Jost Hite ran a mill and tavern in Virginia. His children and later descendants built homes in this area of Virginia, the best known probably being Belle Grove, a home built by his grandson Isaac Hite, Jr. from 1794-1797, now a National Historic Trust Site. Isaac's wife Nelly was the sister of President James Madison.   Isaac's first son James Madison Hite built or remodeled another home 1812-1820 named Guilford, a 2-story brick Roman Revival style house. During the Civil War, Belle Grove was at the center of the decisive Battle of Cedar Creek.
 

  "Fort Bowman" (aka Harmony Hall) in today's Shenandoah County, was the home of Mary (Hite) Bowman (born 1708), the eldest surviving child of Jost Hite, and the wife of George Bowman (1709-1768), the extant "Stone House" was constructed 1751/5 and the extant Bowman Cemetery was use by the early family for 100 years.
  Long Meadows was the home of Isaac Hite (1723-1795) and his wife, Eleanor (Eltinge) Hite (1724-1792) in Frederick County, Virginia.
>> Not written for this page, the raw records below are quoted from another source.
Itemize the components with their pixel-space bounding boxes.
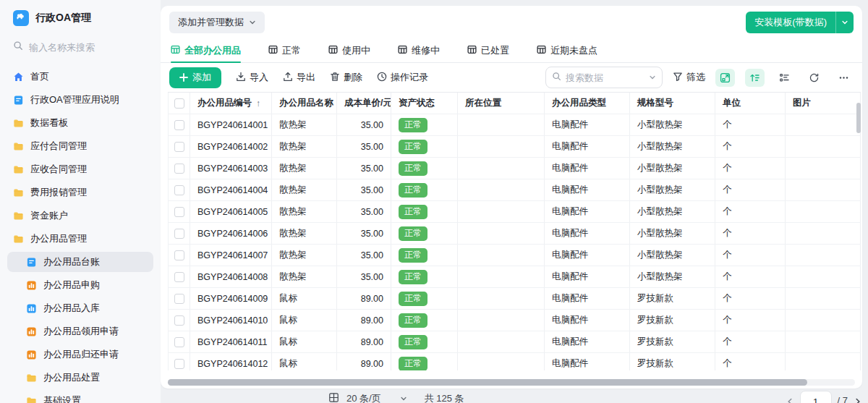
refresh-button[interactable] [804, 69, 824, 87]
column-header[interactable]: 图片 [786, 93, 861, 114]
row-checkbox[interactable] [174, 337, 184, 347]
sidebar-item[interactable]: 办公用品领用申请 [7, 321, 153, 342]
export-button[interactable]: 导出 [283, 71, 315, 84]
sidebar-item[interactable]: 应付合同管理 [7, 136, 153, 156]
delete-button[interactable]: 删除 [330, 71, 362, 84]
chart-orange-icon [26, 280, 37, 291]
column-header[interactable]: 资产状态 [391, 93, 458, 114]
install-template-caret[interactable] [835, 12, 854, 33]
row-checkbox[interactable] [174, 315, 184, 326]
page-size-select[interactable]: 20 条/页 [346, 392, 407, 403]
tab-label: 全部办公用品 [184, 44, 241, 57]
column-header[interactable]: 所在位置 [458, 93, 545, 114]
cell-unit: 个 [715, 245, 786, 266]
search-options-caret[interactable] [649, 74, 656, 81]
vertical-scrollbar[interactable] [856, 103, 861, 133]
import-button[interactable]: 导入 [236, 71, 268, 84]
row-checkbox[interactable] [174, 120, 184, 130]
sidebar-item[interactable]: 办公用品入库 [7, 298, 153, 318]
column-header[interactable]: 单位 [715, 93, 786, 114]
table-row[interactable]: BGYP240614004散热架35.00正常电脑配件小型散热架个 [168, 179, 861, 201]
cell-unit: 个 [715, 114, 786, 135]
cell-code: BGYP240614001 [190, 114, 272, 135]
sidebar-item[interactable]: 基础设置 [7, 391, 153, 403]
sidebar-item[interactable]: 行政OA管理应用说明 [7, 90, 153, 110]
column-header[interactable]: 规格型号 [630, 93, 715, 114]
table-row[interactable]: BGYP240614002散热架35.00正常电脑配件小型散热架个 [168, 136, 861, 158]
view-tab[interactable]: 使用中 [328, 39, 370, 62]
table-row[interactable]: BGYP240614007散热架35.00正常电脑配件小型散热架个 [168, 245, 861, 266]
table-row[interactable]: BGYP240614009鼠标89.00正常电脑配件罗技新款个 [168, 288, 861, 310]
column-header[interactable]: 办公用品类型 [545, 93, 630, 114]
sidebar-item[interactable]: 办公用品管理 [7, 229, 153, 249]
cell-status: 正常 [391, 114, 458, 135]
table-search[interactable] [545, 67, 663, 88]
cell-location [458, 179, 545, 200]
row-checkbox[interactable] [174, 142, 184, 152]
install-template-label[interactable]: 安装模板(带数据) [746, 12, 835, 33]
sidebar-item[interactable]: 办公用品申购 [7, 275, 153, 295]
row-checkbox[interactable] [174, 359, 184, 369]
table-row[interactable]: BGYP240614008散热架35.00正常电脑配件小型散热架个 [168, 266, 861, 288]
add-button[interactable]: 添加 [169, 67, 221, 88]
row-checkbox[interactable] [174, 294, 184, 304]
cell-status: 正常 [391, 288, 458, 309]
cell-status: 正常 [391, 201, 458, 222]
expand-record-button[interactable] [715, 69, 735, 87]
sidebar-item[interactable]: 办公用品归还申请 [7, 344, 153, 365]
column-header[interactable]: 办公用品名称 [272, 93, 337, 114]
view-tab[interactable]: 全部办公用品 [171, 39, 241, 62]
sidebar-item[interactable]: 办公用品处置 [7, 368, 153, 388]
install-template-button[interactable]: 安装模板(带数据) [746, 12, 854, 33]
search-icon [552, 71, 561, 84]
table-row[interactable]: BGYP240614006散热架35.00正常电脑配件小型散热架个 [168, 223, 861, 245]
row-sort-button[interactable] [745, 69, 765, 87]
table-row[interactable]: BGYP240614003散热架35.00正常电脑配件小型散热架个 [168, 158, 861, 179]
table-search-input[interactable] [566, 72, 638, 83]
view-tab[interactable]: 正常 [268, 39, 301, 62]
manage-data-dropdown[interactable]: 添加并管理数据 [169, 12, 265, 33]
folder-icon [26, 373, 37, 383]
prev-page-button[interactable] [786, 391, 794, 403]
cell-status: 正常 [391, 331, 458, 352]
horizontal-scrollbar[interactable] [168, 379, 807, 386]
sidebar-item[interactable]: 数据看板 [7, 113, 153, 133]
select-all-checkbox[interactable] [174, 98, 184, 109]
history-button[interactable]: 操作记录 [377, 71, 428, 84]
cell-price: 35.00 [337, 245, 391, 266]
table-row[interactable]: BGYP240614010鼠标89.00正常电脑配件罗技新款个 [168, 310, 861, 331]
cell-type: 电脑配件 [545, 179, 630, 200]
next-page-button[interactable] [854, 391, 862, 403]
filter-button[interactable]: 筛选 [673, 71, 705, 84]
view-tab[interactable]: 维修中 [398, 39, 440, 62]
sidebar-item[interactable]: 应收合同管理 [7, 159, 153, 179]
sidebar-search[interactable] [7, 35, 153, 64]
table-row[interactable]: BGYP240614001散热架35.00正常电脑配件小型散热架个 [168, 114, 861, 136]
sidebar-item[interactable]: 办公用品台账 [7, 252, 153, 272]
sidebar-search-input[interactable] [29, 42, 137, 53]
row-checkbox[interactable] [174, 229, 184, 239]
cell-code: BGYP240614010 [190, 310, 272, 331]
row-checkbox[interactable] [174, 185, 184, 195]
cell-model: 小型散热架 [630, 158, 715, 179]
cell-price: 35.00 [337, 136, 391, 157]
cell-name: 散热架 [272, 245, 337, 266]
row-checkbox[interactable] [174, 250, 184, 260]
row-checkbox[interactable] [174, 272, 184, 282]
column-header[interactable]: 办公用品编号↑ [190, 93, 272, 114]
group-button[interactable] [775, 69, 794, 87]
row-checkbox[interactable] [174, 164, 184, 174]
sidebar-item[interactable]: 资金账户 [7, 205, 153, 226]
page-number-input[interactable] [800, 391, 832, 403]
sidebar-item[interactable]: 费用报销管理 [7, 182, 153, 203]
table-row[interactable]: BGYP240614011鼠标89.00正常电脑配件罗技新款个 [168, 331, 861, 353]
sidebar-item[interactable]: 首页 [7, 67, 153, 87]
column-header[interactable]: 成本单价/元 [337, 93, 391, 114]
cell-model: 小型散热架 [630, 114, 715, 135]
view-tab[interactable]: 已处置 [467, 39, 509, 62]
table-row[interactable]: BGYP240614005散热架35.00正常电脑配件小型散热架个 [168, 201, 861, 223]
table-row[interactable]: BGYP240614012鼠标89.00正常电脑配件罗技新款个 [168, 353, 861, 370]
more-button[interactable] [834, 69, 854, 87]
row-checkbox[interactable] [174, 207, 184, 217]
view-tab[interactable]: 近期未盘点 [537, 39, 597, 62]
The original building is no longer standing, but the cemetery remains. Among those buried there are Isaac, Eleanor, their son Isaac Hite, Jr.(builder of Belle GrovePlantation 1794) and both of Isaac's wives."  [ Hite Family Association]
  Jost Hite and his descendants, in general, used the German method of homebuilding, which  provided sturdy homes of lasting beauty.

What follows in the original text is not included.